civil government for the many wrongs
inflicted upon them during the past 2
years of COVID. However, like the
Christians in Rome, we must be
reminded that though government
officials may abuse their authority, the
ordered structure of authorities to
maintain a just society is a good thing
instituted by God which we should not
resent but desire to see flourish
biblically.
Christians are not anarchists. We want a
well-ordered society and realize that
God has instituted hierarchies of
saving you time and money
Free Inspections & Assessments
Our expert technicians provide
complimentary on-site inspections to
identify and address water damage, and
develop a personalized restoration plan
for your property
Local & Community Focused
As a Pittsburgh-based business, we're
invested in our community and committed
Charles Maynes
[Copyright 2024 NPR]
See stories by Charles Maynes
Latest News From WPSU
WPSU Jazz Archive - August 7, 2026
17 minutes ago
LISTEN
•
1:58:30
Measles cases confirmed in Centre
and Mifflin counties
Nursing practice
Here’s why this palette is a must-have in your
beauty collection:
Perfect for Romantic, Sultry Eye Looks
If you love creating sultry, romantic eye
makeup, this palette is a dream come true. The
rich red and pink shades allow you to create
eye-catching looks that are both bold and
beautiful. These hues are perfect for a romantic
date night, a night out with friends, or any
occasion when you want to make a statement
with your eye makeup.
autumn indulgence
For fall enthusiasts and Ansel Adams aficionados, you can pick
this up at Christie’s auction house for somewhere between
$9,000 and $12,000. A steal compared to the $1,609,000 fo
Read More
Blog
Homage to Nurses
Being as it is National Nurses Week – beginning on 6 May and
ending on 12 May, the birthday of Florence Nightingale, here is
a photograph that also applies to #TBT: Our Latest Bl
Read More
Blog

::::

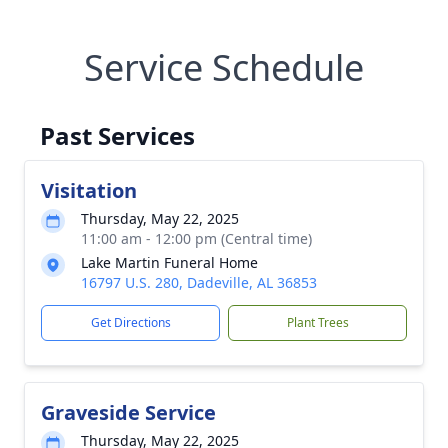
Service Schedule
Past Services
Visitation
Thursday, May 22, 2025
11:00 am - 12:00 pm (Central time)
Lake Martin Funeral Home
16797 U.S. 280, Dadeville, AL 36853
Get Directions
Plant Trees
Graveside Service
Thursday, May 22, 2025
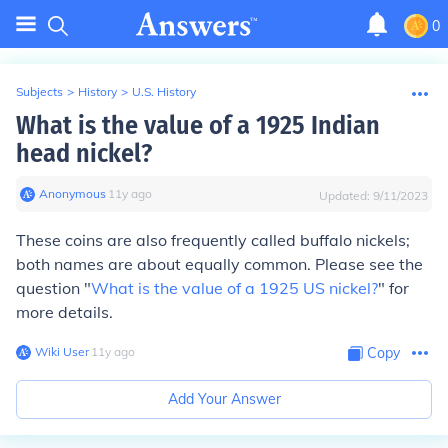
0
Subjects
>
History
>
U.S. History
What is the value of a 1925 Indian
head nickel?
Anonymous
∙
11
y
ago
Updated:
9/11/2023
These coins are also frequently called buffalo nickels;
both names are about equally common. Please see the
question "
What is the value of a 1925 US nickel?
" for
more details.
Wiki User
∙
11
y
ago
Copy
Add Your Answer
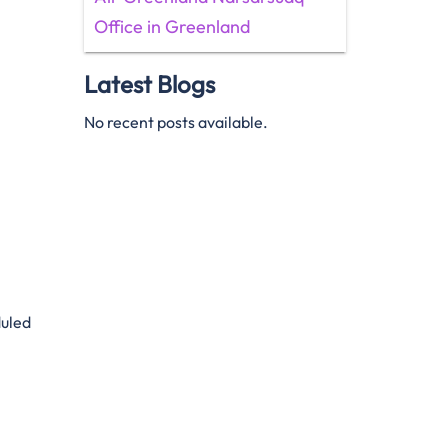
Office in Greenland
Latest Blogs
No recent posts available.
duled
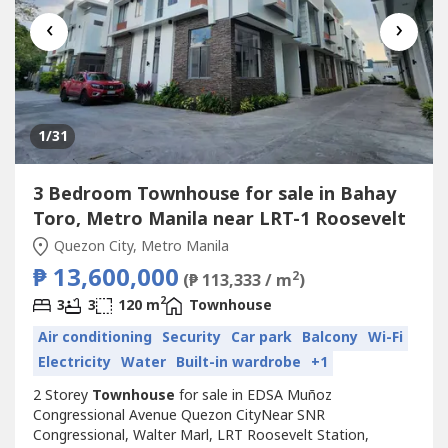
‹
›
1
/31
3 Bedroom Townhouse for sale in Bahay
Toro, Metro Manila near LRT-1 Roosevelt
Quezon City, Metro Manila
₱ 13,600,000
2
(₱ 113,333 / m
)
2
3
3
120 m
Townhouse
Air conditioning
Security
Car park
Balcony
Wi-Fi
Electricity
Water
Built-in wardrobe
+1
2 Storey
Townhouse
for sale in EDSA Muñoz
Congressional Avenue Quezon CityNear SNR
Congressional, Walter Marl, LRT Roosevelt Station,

::::

> [EXERCISE GOAL]: Return each line of the data where the word "What" appears.

> [SOLVED EXERCISE]:
What is the value of a 1925 Indian
What is the value of a 1925 US nickel?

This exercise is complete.